Im selben Spiel sah Mohamed Amoura (VfL Wolfsburg) die rote Karte, welche nach Video-Beweis wieder (zurecht) einkassiert wurde, was die Gemüter der Stuttgarter verständlicherweise erhitzte. Das Spiel, welches am Ende Unentschieden endete, hätte einen anderen Spielverlauf nehmen können. Was, wenn so eine Situation zum Ende der Saison passiert, bei der es neben Sieg und Niederlage, Aufstieg oder Abstieg, Meisterschaft oder nicht, auch um Millionen Euro geht? Aufgrund der Tatsache, dass ein Platzverweis in jedem Fall eine spielentscheidende Situation ist, werden die Rufe nach einer Revolution lauter.
Konflikt zwischen Fairness und zeitintensiven Video-Sichtungen
Von den Fans ist häufig zu hören, dass der Video-Beweis zu viel Zeit in Anspruch nimmt und der Spielfluss verloren geht. Diesen Fakt nutzt die Deutsche Fußballliga (DFL) nun, um sich gegen eine Regelanpassung auszusprechen. Schiedsrichter Sven Jablonski, der Schiedsrichter der besagten Bundesligapartie, erkannte seinen Fehler an, ist jedoch der Meinung, dass die Anpassung nicht umsetzbar sei. Seiner Aussage nach müsste danach jeder Zweikampf eines gelb verwarnten Spielers kontrolliert werden. Dies wäre natürlich zeitintensiv, doch würde sicherlich der Fairness nicht schaden.
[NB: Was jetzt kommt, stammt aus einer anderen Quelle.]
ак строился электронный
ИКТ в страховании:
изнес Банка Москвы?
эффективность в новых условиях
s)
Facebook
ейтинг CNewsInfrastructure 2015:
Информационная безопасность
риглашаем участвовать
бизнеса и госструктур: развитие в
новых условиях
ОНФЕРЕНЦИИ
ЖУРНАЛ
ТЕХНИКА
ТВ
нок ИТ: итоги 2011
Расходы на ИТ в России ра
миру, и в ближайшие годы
Außerdem müsste nicht jeder Zweikampf unter die Lupe genommen werden. Was, wenn man einen Zwischenweg findet und nur die gelben Karten, die zu einem Platzverweis führen untersucht oder wie es vom VAR erwartet wird, nur bei klaren Fehlentscheidungen, die zu einer Verwarnung führen eingreift? Ist es in Anbetracht dessen nicht eine Überlegung wert, die Regel nicht doch anzupassen und allen Beteiligten ein faires und gerechtes Spiel zu ermöglichen?